Monocular estimation of metric depth has long been a challenge for applications such as autonomous driving and mobile robotics. Indoor and outdoor datasets have drastically different RGB and depth distributions, which presents a difficult issue to overcome. Additionally, the inherent scale ambiguity in photos caused by not knowing the camera’s intrinsicity is a further obstacle. Consequently, existing monocular depth models either work with indoor or outdoor settings or only estimate scale-invariant depth if trained for both.
Rather than settling for metric depth, the most common approach is to estimate depth invariant to scale and shift (e.g., MiDaS). This standardization of depth distributions helps to eliminate scale ambiguities and bring the indoor and outside depth distributions closer together. Training joint indoor-outdoor models that estimate metric depth has recently become popular as a way to combine these various methods. One such model, ZoeDepth, attaches two domain-specific heads to MiDaS to handle indoor and outdoor domains.

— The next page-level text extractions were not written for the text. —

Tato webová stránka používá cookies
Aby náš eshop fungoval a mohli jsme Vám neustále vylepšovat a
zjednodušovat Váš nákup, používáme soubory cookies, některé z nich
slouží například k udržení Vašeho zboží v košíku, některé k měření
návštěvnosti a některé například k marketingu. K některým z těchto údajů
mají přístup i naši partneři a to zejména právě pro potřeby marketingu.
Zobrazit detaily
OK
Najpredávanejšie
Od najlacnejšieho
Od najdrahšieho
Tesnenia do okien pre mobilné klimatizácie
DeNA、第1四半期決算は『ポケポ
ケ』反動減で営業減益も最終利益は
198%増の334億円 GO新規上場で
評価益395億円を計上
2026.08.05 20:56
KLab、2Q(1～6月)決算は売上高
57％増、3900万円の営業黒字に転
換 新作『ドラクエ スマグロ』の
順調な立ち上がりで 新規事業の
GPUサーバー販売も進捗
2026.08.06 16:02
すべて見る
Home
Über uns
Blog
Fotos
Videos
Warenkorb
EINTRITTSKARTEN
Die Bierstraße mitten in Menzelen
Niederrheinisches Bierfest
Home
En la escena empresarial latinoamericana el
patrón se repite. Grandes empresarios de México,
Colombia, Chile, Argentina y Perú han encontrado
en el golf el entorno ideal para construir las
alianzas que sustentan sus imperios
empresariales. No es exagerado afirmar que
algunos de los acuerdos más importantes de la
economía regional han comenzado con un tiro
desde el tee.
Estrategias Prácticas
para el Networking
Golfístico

A new study from Google Research and Google Deepmind takes it one step further and investigates denoising diffusion models for zero-shot metric depth estimation, achieving state-of-the-art performance. Field-of-view (FOV) augmentation is employed throughout training to enhance generalizability to various camera intrinsics; FOV conditioning is employed during training and inference to resolve intrinsic scale ambiguities, leading to an additional performance gain. The researchers also recommend encoding depth in the log scale to use the model’s representation capability better. Plus, a more equitable distribution of model capacity between indoor and outdoor situations is achieved by representing depth in the log domain, leading to improved indoor performance.
The research team’s investigations revealed that v-parameterization significantly boosts inference speed in neural network denoising. With fine-tuning on the same data, the suggested model, DMD (Diffusion for Metric Depth), produced substantially less relative depth error than ZoeDepth on all eight out-of-distributed datasets. Furthermore, adding more data to the training dataset made things even better – DMD achieved a SOTA on zero-shot metric depth, with a relative error that is 25% lower on indoor datasets and 33% lower on outdoor datasets than ZoeDepth. It is also efficient, using v-parameterization for diffusion.
In conclusion, DMD is a groundbreaking diffusion model for enhanced zero-shot metric depth estimation on generic scenes. It is both simple and successful, offering an exciting glimpse at what is possible in the world of AI. We can’t wait to see how future research builds on these ideas and what will be accomplished next!